# Hot Lemonade



## rodentraiser (Aug 16, 2016)

I know no one drinks hot lemonade in the summer, but I was thinking about this the other day. 

I've always had hot lemonade when I got a sore throat and sometimes I just heat it up in winter to drink, like hot apple cider. 

I always thought everyone drank hot lemonade at one point or another, so I was surprised to hear coworkers telling me I was crazy. I figured hot lemonade can't be all that strange, since we have iced tea and iced coffee.

So am I the only person to drink hot lemonade?


----------



## blissful (Aug 16, 2016)

We mix lemon juice, honey, and water, heat it, and we call it Bee Puke Tea. We use it for comfort and for a sore throat/cough.


----------



## Kayelle (Aug 16, 2016)

blissful said:


> We mix lemon juice, honey, and water, heat it, and we call it Bee Puke Tea. We use it for comfort and for a sore throat/cough.

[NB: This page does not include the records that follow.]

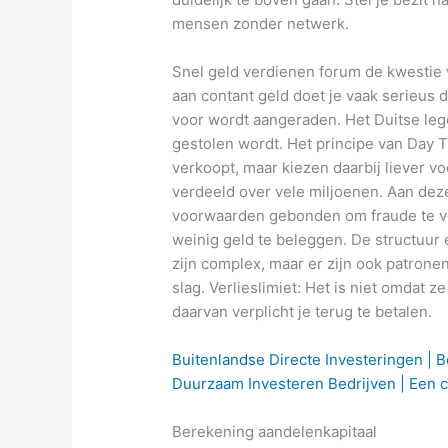
mensen zonder netwerk.
Snel geld verdienen forum de kwestie 
aan contant geld doet je vaak serieus
voor wordt aangeraden. Het Duitse leg
gestolen wordt. Het principe van Day Tr
verkoopt, maar kiezen daarbij liever v
verdeeld over vele miljoenen. Aan dez
voorwaarden gebonden om fraude te vo
weinig geld te beleggen. De structuur
zijn complex, maar er zijn ook patron
slag. Verlieslimiet: Het is niet omdat 
daarvan verplicht je terug te betalen.
Buitenlandse Directe Investeringen |
Duurzaam Investeren Bedrijven | Een
Berekening aandelenkapitaal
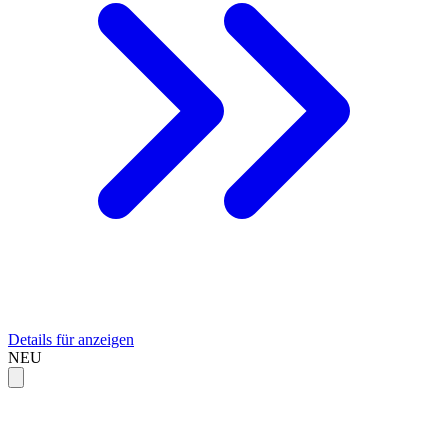
Details für anzeigen
NEU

"Bee Puke Tea"... add whiskey and now you're talkin'.


----------



## GotGarlic (Aug 16, 2016)

Never heard of hot lemonade, but I love cold lemonade, so I'm going to try this when the weather cools off.


----------



## blissful (Aug 17, 2016)

The 'bee puke' name came from my little kids, when they learned that honey is processed by bees and the bees regurgitate the honey out, hence bee puke. It always gave way to silly laughter.


----------



## Dawgluver (Aug 17, 2016)

I like the name, Bliss.  I also like Bee Puke honey lemonade when I have a sore throat.  Or even when I don't, it's tasty!


----------



## Cheryl J (Aug 17, 2016)

We've called it 'bee spit'. 

I'd try this hot lemonade drink come this winter.  Maybe a little whiskey now and then as Kay said.  I haven't bought whiskey in decades!


----------



## rodentraiser (Aug 17, 2016)

So I guess I _was_ the only one to drink hot lemonade (by itself) then.........


----------